* **Required work**
Reproduce exactly the lines from the one that holds "АгроГрадина" through the last line of the entries, both ends included, but not the pictures.

* **Data shown**
━━━━━━━━━━
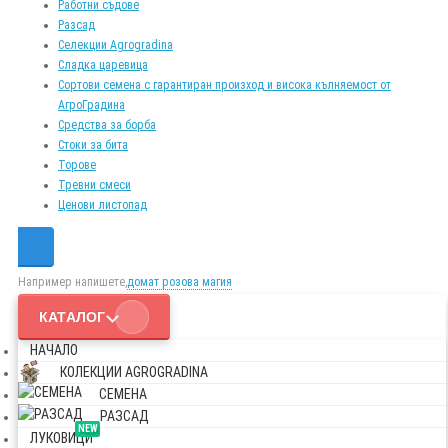
Работни съдове
Разсад
Селекции Agrogradina
Сладка царевица
Сортови семена с гарантиран произход и висока кълняемост от
АгроГрадина
Средства за борба
Стоки за бита
Торове
Тревни смеси
Ценови листопад
Например напишете,
домат розова магия
КАТАЛОГ
НАЧАЛО
КОЛЕКЦИИ AGROGRADINA
СЕМЕНА
РАЗСАД
NEW
ЛУКОВИЦИ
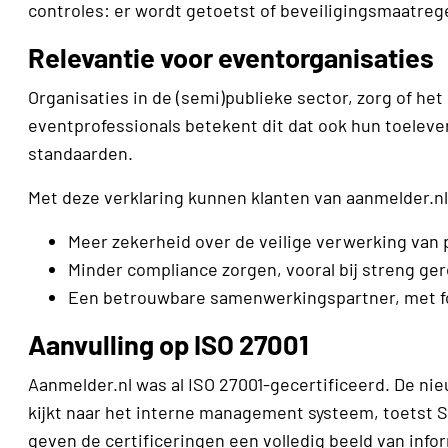
controles: er wordt getoetst of beveiligingsmaatregel
Relevantie voor eventorganisaties
Organisaties in de (semi)publieke sector, zorg of het
eventprofessionals betekent dit dat ook hun toelev
standaarden.
Met deze verklaring kunnen klanten van aanmelder.n
Meer zekerheid over de veilige verwerking va
Minder compliance zorgen, vooral bij streng ger
Een betrouwbare samenwerkingspartner, met foc
Aanvulling op ISO 27001
Aanmelder.nl was al ISO 27001-gecertificeerd. De nie
kijkt naar het interne management systeem, toetst S
geven de certificeringen een volledig beeld van infor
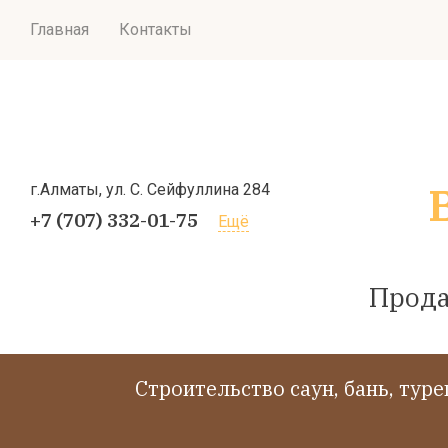
Главная
Контакты
г.Алматы, ул. С. Сейфуллина 284
+7 (707) 332-01-75
Ещё
Прода
Cтроительство саун, бань, тур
━━━━━━━━━━
* **Result of the task**
АгроГрадина
Средства за борба
Стоки за бита
Торове
Тревни смеси
Ценови листопад
Например напишете,
домат розова магия
КАТАЛОГ
НАЧАЛО
КОЛЕКЦИИ AGROGRADINA
СЕМЕНА
РАЗСАД
NEW
ЛУКОВИЦИ
controles: er wordt getoetst of beveiligingsmaatregel
Relevantie voor eventorganisaties
Organisaties in de (semi)publieke sector, zorg of het
eventprofessionals betekent dit dat ook hun toelev
standaarden.
Met deze verklaring kunnen klanten van aanmelder.n
Meer zekerheid over de veilige verwerking va
Minder compliance zorgen, vooral bij streng ger
Een betrouwbare samenwerkingspartner, met foc
Aanvulling op ISO 27001
Aanmelder.nl was al ISO 27001-gecertificeerd. De nie
kijkt naar het interne management systeem, toetst S
geven de certificeringen een volledig beeld van infor
Главная
Контакты
г.Алматы, ул. С. Сейфуллина 284
+7 (707) 332-01-75
Ещё
Прода
Cтроительство саун, бань, тур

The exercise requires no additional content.